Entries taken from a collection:
________________________
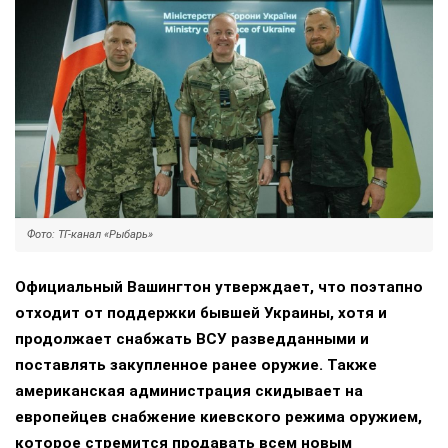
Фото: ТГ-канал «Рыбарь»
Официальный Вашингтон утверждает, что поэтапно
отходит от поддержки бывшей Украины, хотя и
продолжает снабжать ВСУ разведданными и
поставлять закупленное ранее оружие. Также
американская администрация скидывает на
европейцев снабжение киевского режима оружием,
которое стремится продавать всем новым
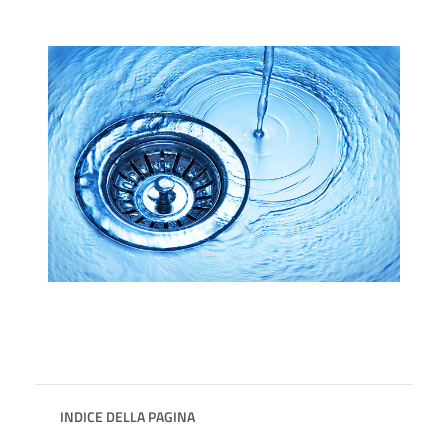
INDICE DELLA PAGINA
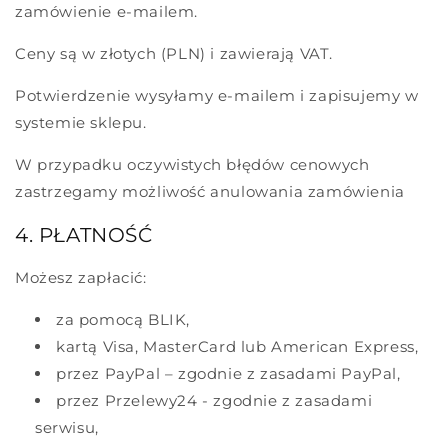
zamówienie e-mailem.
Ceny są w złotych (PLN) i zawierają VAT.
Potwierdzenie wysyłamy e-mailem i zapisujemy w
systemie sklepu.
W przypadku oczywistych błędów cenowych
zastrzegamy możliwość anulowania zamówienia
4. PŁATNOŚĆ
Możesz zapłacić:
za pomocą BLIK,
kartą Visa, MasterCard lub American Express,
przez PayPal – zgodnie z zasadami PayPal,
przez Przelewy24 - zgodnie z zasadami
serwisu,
________________________
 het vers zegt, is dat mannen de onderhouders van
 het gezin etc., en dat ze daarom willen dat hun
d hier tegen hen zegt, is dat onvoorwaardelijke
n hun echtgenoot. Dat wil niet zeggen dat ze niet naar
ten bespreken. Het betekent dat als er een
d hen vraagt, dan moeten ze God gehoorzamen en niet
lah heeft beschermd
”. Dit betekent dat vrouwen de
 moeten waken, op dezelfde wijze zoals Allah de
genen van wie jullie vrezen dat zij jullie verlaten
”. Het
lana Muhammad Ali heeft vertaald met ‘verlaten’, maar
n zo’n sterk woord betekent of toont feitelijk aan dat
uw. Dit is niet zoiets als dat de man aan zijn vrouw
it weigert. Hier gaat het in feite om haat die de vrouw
________________________
▸ **Task brief**:
Of the entries above, transcribe exactly those lines that fall between the line containing "Ceny są w złotych (PLN) i zawierają VAT." and the line containing "przez PayPal –", together with those two lines.

▸ **Task solution**:
Ceny są w złotych (PLN) i zawierają VAT.
Potwierdzenie wysyłamy e-mailem i zapisujemy w
systemie sklepu.
W przypadku oczywistych błędów cenowych
zastrzegamy możliwość anulowania zamówienia
4. PŁATNOŚĆ
Możesz zapłacić:
za pomocą BLIK,
kartą Visa, MasterCard lub American Express,
przez PayPal – zgodnie z zasadami PayPal,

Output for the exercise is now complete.